INPUT DATA Start Marker

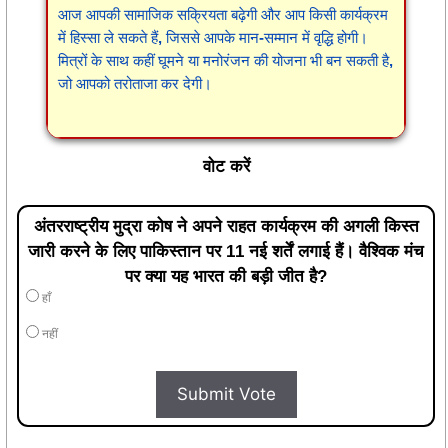
आज आपकी सामाजिक सक्रियता बढ़ेगी और आप किसी कार्यक्रम
में हिस्सा ले सकते हैं, जिससे आपके मान-सम्मान में वृद्धि होगी।
मित्रों के साथ कहीं घूमने या मनोरंजन की योजना भी बन सकती है,
जो आपको तरोताजा कर देगी।
वोट करें
अंतरराष्ट्रीय मुद्रा कोष ने अपने राहत कार्यक्रम की अगली किस्त
जारी करने के लिए पाकिस्तान पर 11 नई शर्तें लगाई हैं। वैश्विक मंच
पर क्या यह भारत की बड़ी जीत है?
हाँ
नहीं
Submit Vote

INPUT DATA End Marker

## HOW TO COMPLETE THIS TASK:
Search the entries for the line holding "अंतरराष्ट्रीय मुद्रा कोष". Return that line and the ones after it through the last, exactly.

## TASK RESULT:
अंतरराष्ट्रीय मुद्रा कोष ने अपने राहत कार्यक्रम की अगली किस्त
जारी करने के लिए पाकिस्तान पर 11 नई शर्तें लगाई हैं। वैश्विक मंच
पर क्या यह भारत की बड़ी जीत है?
हाँ
नहीं
Submit Vote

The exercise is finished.